#### Provided records

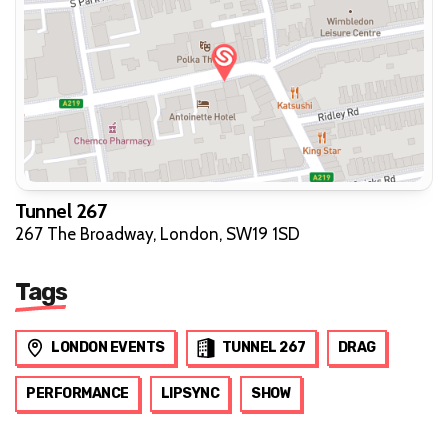
Tunnel 267
267 The Broadway, London, SW19 1SD
Tags
LONDON EVENTS
TUNNEL 267
DRAG
PERFORMANCE
LIPSYNC
SHOW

########

- About this task
Your output should be the records above, duplicated exactly and picture-free.

- Answer to the problem
Tunnel 267
267 The Broadway, London, SW19 1SD
Tags
LONDON EVENTS
TUNNEL 267
DRAG
PERFORMANCE
LIPSYNC
SHOW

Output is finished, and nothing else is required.